Estabelecer como imutável uma decisão perante terceiro, que não teve a oportunidade de participar do processo em que ela foi proferida, afrontaria não apenas a garantia do contraditório, como também o devido processo legal e a inafastabilidade da tutela jurisdicional. Estaria sendo vedado o acesso à justiça ao terceiro, caso se lhe estendesse a coisa julgada formada em processo alheio: ele estaria sendo proibido de pleitear tutela jurisdicional relativamente àquele objeto, sem que antes tivesse ido a juízo. Portanto, isso implicaria igualmente privação de bens sem o devido processo legal. Haveria uma frustração da garantia do contraditório: de nada adiantaria assegurar o contraditório e a ampla defesa a todos os que participam de processos e, ao mesmo tempo, impor como definitivo o resultado do processo àqueles que dele não puderam participar.

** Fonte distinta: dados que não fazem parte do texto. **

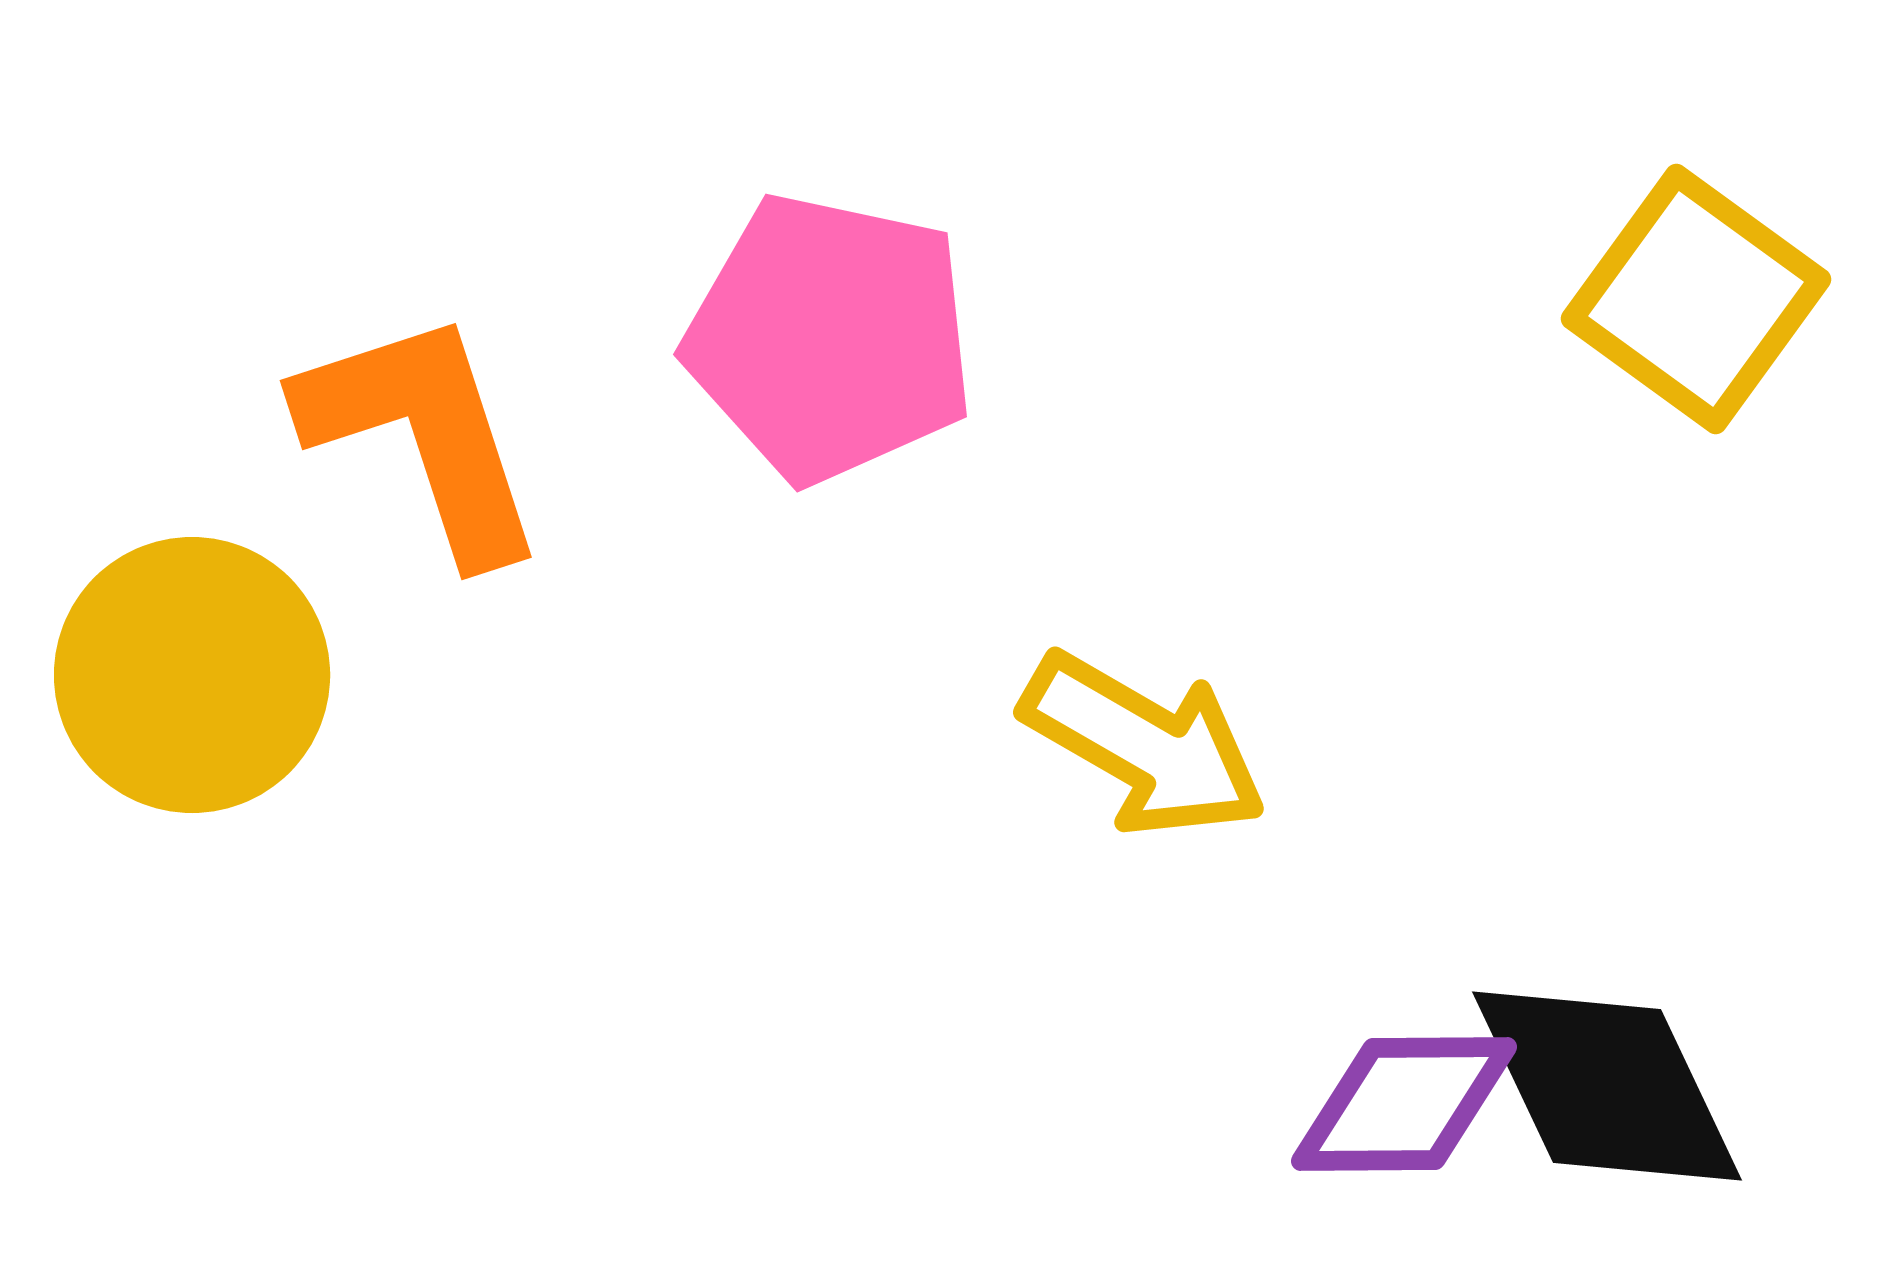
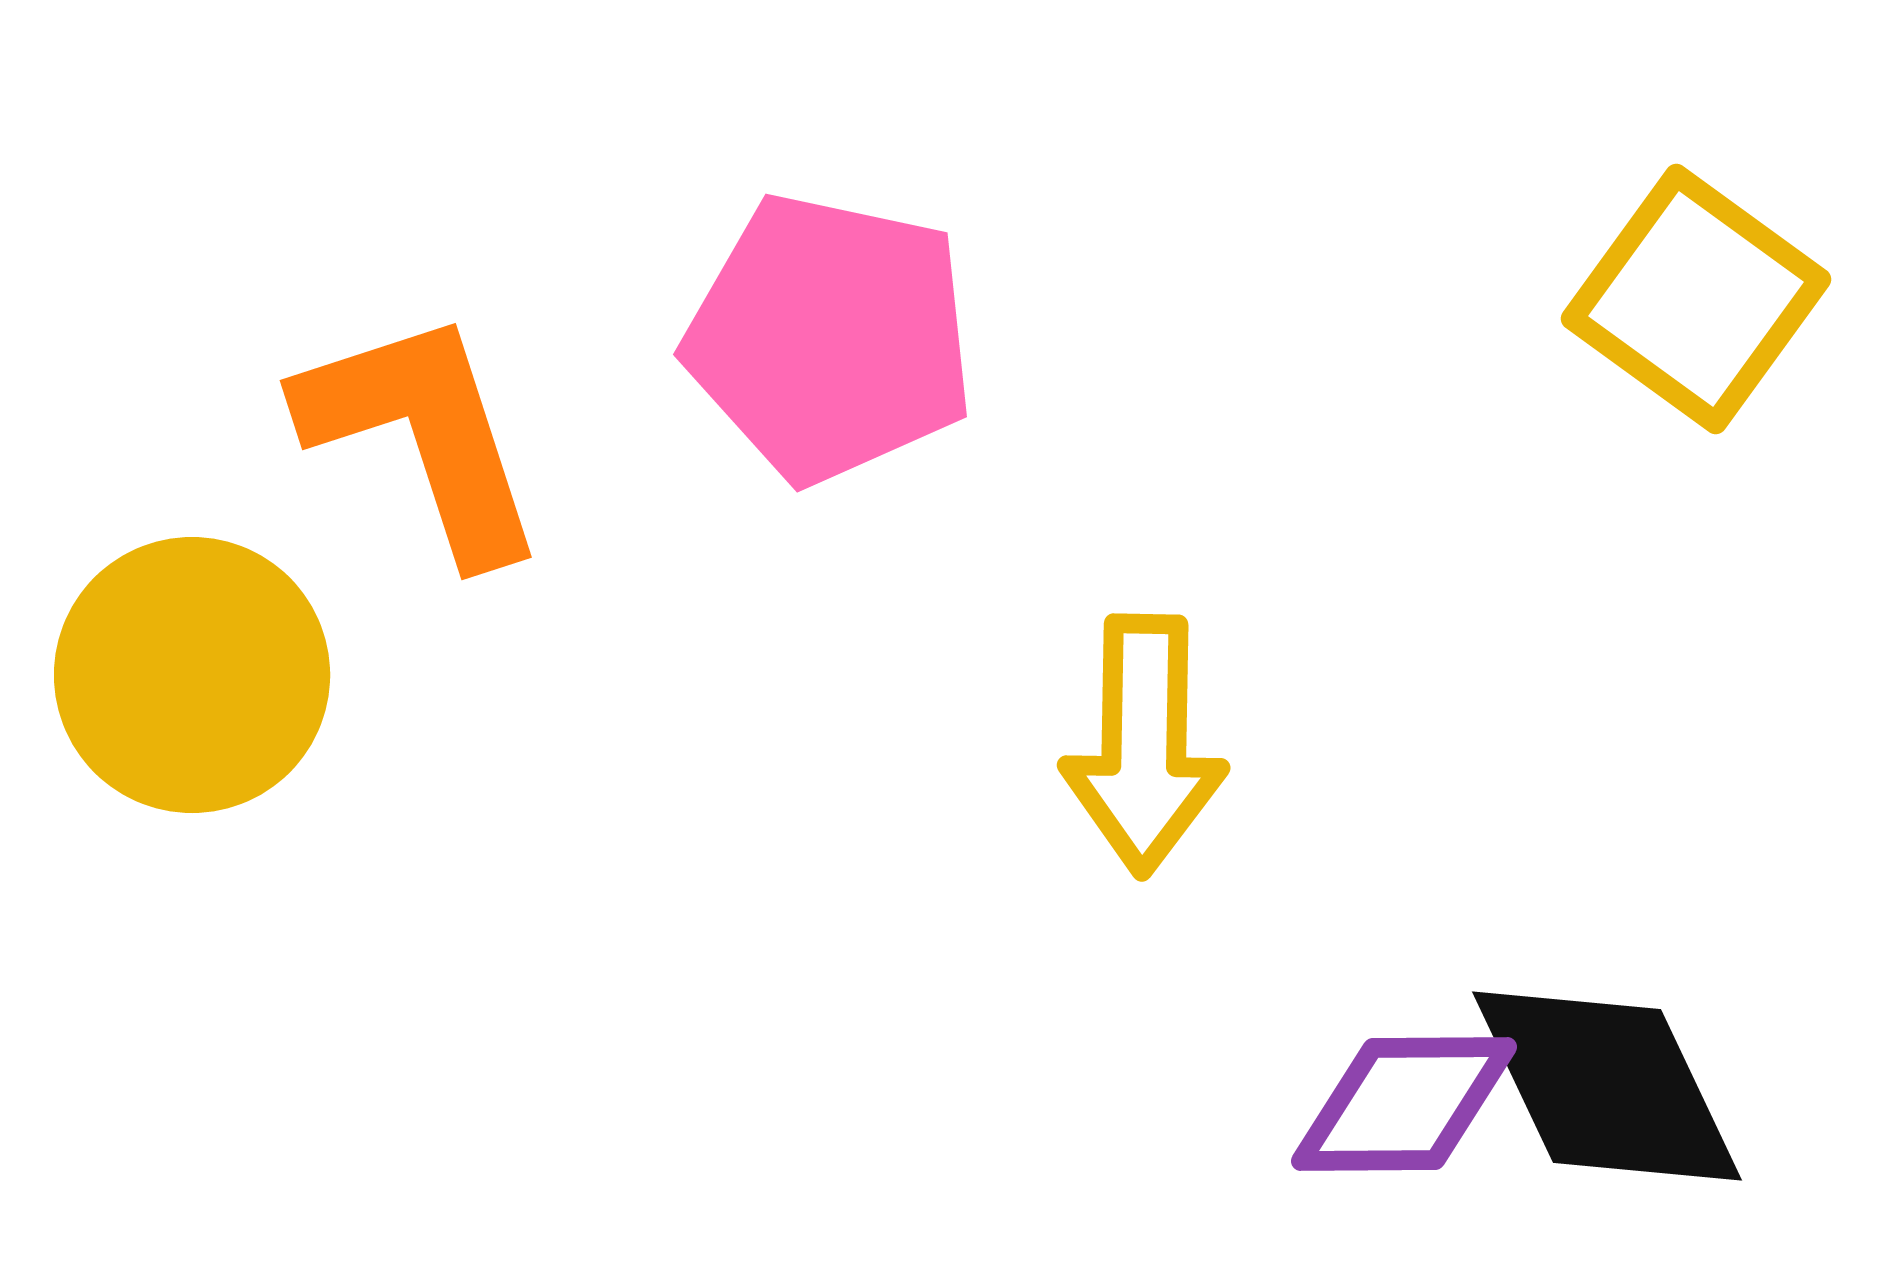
yellow arrow: rotated 61 degrees clockwise
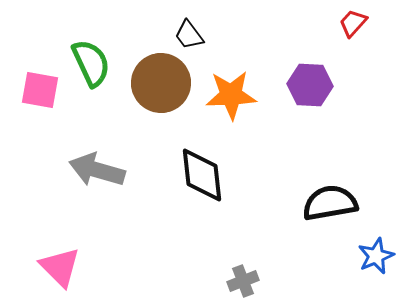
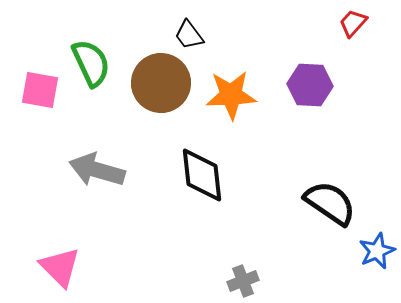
black semicircle: rotated 44 degrees clockwise
blue star: moved 1 px right, 5 px up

Conforme se depreende, a limitação subjetiva da lide assenta pilar na garantia fundamental do devido processo legal, pela qual “ninguém será privado da liberdade ou de seus bens sem o devido processo legal” (artigo 5º, LIV da Constituição da República – grifou-se). O processo funciona, portanto, como método de legitimação ético-jurídica das decisões estatais que impliquem restrição de direitos, imposição de sanções ou agravamento de situação jurídica.

Com efeito, o reconhecimento em sede constitucional de que o poder emana do povo (artigo 1º, parágrafo único) não basta para que se possa falar em Estado Democrático. É necessário que o povo seja enxergado “como instância global de legitimidade democrática” (DEL NEGRI, 2003, p. 31), ou seja conjunto de agentes a serem ouvidos de forma ampla, em todos os discursos de produção, aplicação, modificação e extinção dos direitos, de forma que deixem “(...) de ser meramente destinatários do Direito, mas tornem-se seus co-autores” (SOUZA CRUZ, 2004, p. 220).

O que se vem de anotar, contudo, não implica inferir de forma peremptória que toda e qualquer decisão tomada sem a participação do interessado seja absolutamente nula. É relevante o fato de que a garantia constitucional do due process of law restou positivada na Constituição brasileira como requisito de legitimação de atos estatais que venham a prejudicar o acervo jurídico de alguém.

Daí se extrai duas conclusões: (A) por força do princípio democrático é necessário que toda decisão estatal, jurisdicional ou não, faculte àqueles por ela diretamente atingidos, positiva ou negativamente, o direito de participar de sua construção. Contudo, (B) em casos excepcionais, em que seja altamente plausível presumir o caráter benéfico da decisão e com o intuito de priorizar outros princípios fundamentais constitucionais, é possível que a decisão estatal seja tomada sem participação da pessoa por ela atingida (desde que se a cientifique da mesma e se a faculte os meios para impugná-la).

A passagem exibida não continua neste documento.